John contacted ports around the UK to ask whether any horses had passed through in the night. On speaking with an official at Pembroke Port he discovered that a number of horses had been brought in the early hours by a haulier.
"I asked for the name of the haulier company the horses were travelling with but I was told he couldn’t give me that information due to data protection. I also asked if he checked the passports against the horses on the lorry and was told that this wasn’t done regularly – normally they just counted the heads on the lorry and that was that," John explains.
John was visited by the police at 7pm that evening, but since the morning he found Max and Major’s empty stables there has been no news regarding their whereabouts.

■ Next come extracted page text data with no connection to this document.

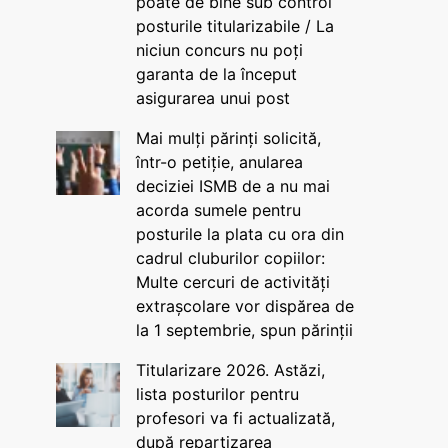
poate de bine sub control
posturile titularizabile / La
niciun concurs nu poți
garanta de la început
asigurarea unui post
Mai mulți părinți solicită,
într-o petiție, anularea
deciziei ISMB de a nu mai
acorda sumele pentru
posturile la plata cu ora din
cadrul cluburilor copiilor:
Multe cercuri de activități
extrașcolare vor dispărea de
la 1 septembrie, spun părinții
Titularizare 2026. Astăzi,
lista posturilor pentru
profesori va fi actualizată,
după repartizarea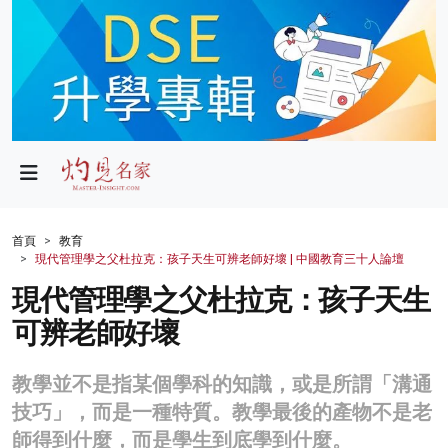
政局
教育
文化
財經
首頁
教育
現代管理學之父杜拉克：孩子天生可辨老師好壞 | 中國教育三十人論壇
生活
現代管理學之父杜拉克：孩子天生
健康
可辨老師好壞
商業
教學並不是指某個學科的知識，或是所謂「溝通
科技
技巧」，而是一種特質。教學最後的產物不是老
影片
師得到什麼，而是學生到底學到什麼。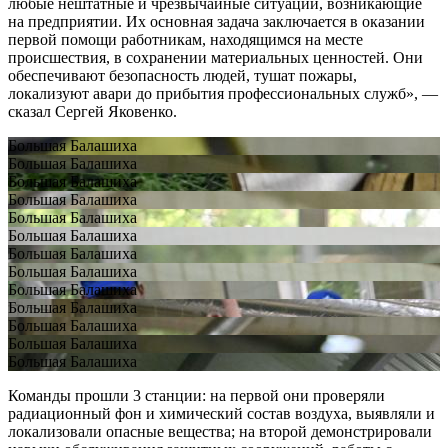
любые нештатные и чрезвычайные ситуации, возникающие
на предприятии. Их основная задача заключается в оказании
первой помощи работникам, находящимся на месте
происшествия, в сохранении материальных ценностей. Они
обеспечивают безопасность людей, тушат пожары,
локализуют авари до прибытия профессиональных служб», —
сказал Сергей Яковенко.
Большая Балашиха
Большая Балашиха
Большая Балашиха
Большая Балашиха
Большая Балашиха
Большая Балашиха
Большая Балашиха
Большая Балашиха
Большая Балашиха
Большая Балашиха
Большая Балашиха
Большая Балашиха
Большая Балашиха
Команды прошли 3 станции: на первой они проверяли
радиационный фон и химический состав воздуха, выявляли и
локализовали опасные вещества; на второй демонстрировали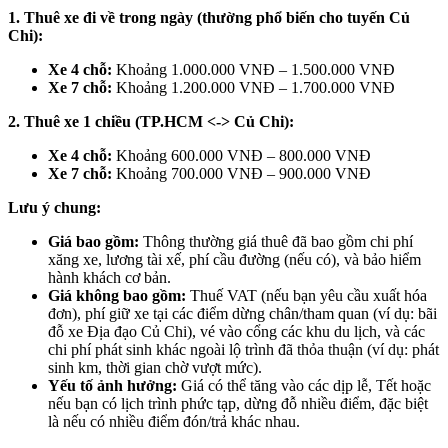
1. Thuê xe đi về trong ngày (thường phổ biến cho tuyến Củ
Chi):
Xe 4 chỗ:
Khoảng 1.000.000 VNĐ – 1.500.000 VNĐ
Xe 7 chỗ:
Khoảng 1.200.000 VNĐ – 1.700.000 VNĐ
2. Thuê xe 1 chiều (TP.HCM <-> Củ Chi):
Xe 4 chỗ:
Khoảng 600.000 VNĐ – 800.000 VNĐ
Xe 7 chỗ:
Khoảng 700.000 VNĐ – 900.000 VNĐ
Lưu ý chung:
Giá bao gồm:
Thông thường giá thuê đã bao gồm chi phí
xăng xe, lương tài xế, phí cầu đường (nếu có), và bảo hiểm
hành khách cơ bản.
Giá không bao gồm:
Thuế VAT (nếu bạn yêu cầu xuất hóa
đơn), phí giữ xe tại các điểm dừng chân/tham quan (ví dụ: bãi
đỗ xe Địa đạo Củ Chi), vé vào cổng các khu du lịch, và các
chi phí phát sinh khác ngoài lộ trình đã thỏa thuận (ví dụ: phát
sinh km, thời gian chờ vượt mức).
Yếu tố ảnh hưởng:
Giá có thể tăng vào các dịp lễ, Tết hoặc
nếu bạn có lịch trình phức tạp, dừng đỗ nhiều điểm, đặc biệt
là nếu có nhiều điểm đón/trả khác nhau.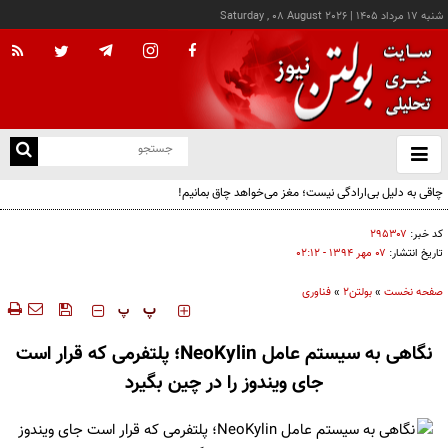
شنبه ۱۷ مرداد ۱۴۰۵
|
Saturday , 08 August 2026
از
و
ته
چاقی به دلیل بی‌ارادگی نیست؛ مغز می‌خواهد چاق بمانیم!
ن
نو
کد خبر:
۲۹۵۳۰۷
تاریخ انتشار:
۰۷ مهر ۱۳۹۴ - ۰۲:۱۲
صفحه نخست
»
بولتن2
»
فناوری
‍‍‍ پ
پ
نگاهی به سیستم عامل NeoKylin؛ پلتفرمی که قرار است
جای ویندوز را در چین بگیرد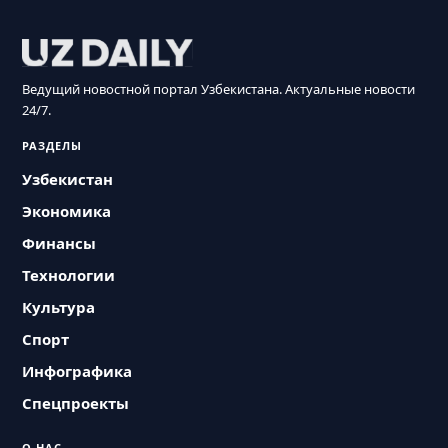
Ведущий новостной портал Узбекистана. Актуальные новости
24/7.
РАЗДЕЛЫ
Узбекистан
Экономика
Финансы
Технологии
Культура
Спорт
Инфографика
Спецпроекты
О НАС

Heledd Lloyd-Jones, an Associate who leads the Information Governance team at Morgan Cole, comments on the above story:
The Data Protection Act protects information relating to "living individuals" but what is often overlooked is that this protection extends to unincorporated businesses, that is sole traders or simple partnerships. Information about such businesses is effectively information regarding the individual business people concerned. This is illustrated by an early FOIA case concerning a request to Defra for a list of all registered UK egg manufacturers. The ICO's finding was that the names of corporate manufacturers has to be disclosed but that the names of sole traders were exempt from disclosure because disclosure would amount to the disclosure of personal data and would breach rights protected under the Data Protection Act. The Information Tribunal in subsequent cases has questioned whether the DPA should be used to protect information about small businesses but the point has not been the subject of any formal ruling by the Tribunal. In some overseas jurisdictions, data protection law extends as a matter of course to corporate as well as to personal information; the fact that the UK DPA applies to some, but not all businesses is an inevitable source of confusion.
The response of Pembroke Docks to a request for information concerning the name of a haulier transporting horses to Ireland on the night that Mr Myles horses went missing may well reflect an appreciation of the extent to which the DPA applies to unincorporated businesses. However it is worth noting that the DPA does permit personal data to be disclosed where this is necessary "for the purpose of obtaining legal advice or is otherwise necessary for the purpose of establishing, exercising or defending legal rights." Accordingly, even if information concerning the identity of the haulier did amount to personal data, there may have been some scope for disclosing this information to Mr Myles without breach of the DPA. Certainly the information could have been disclosed to the police without breach of the DPA to the extent that disclosure was necessary to prevent or detect crime.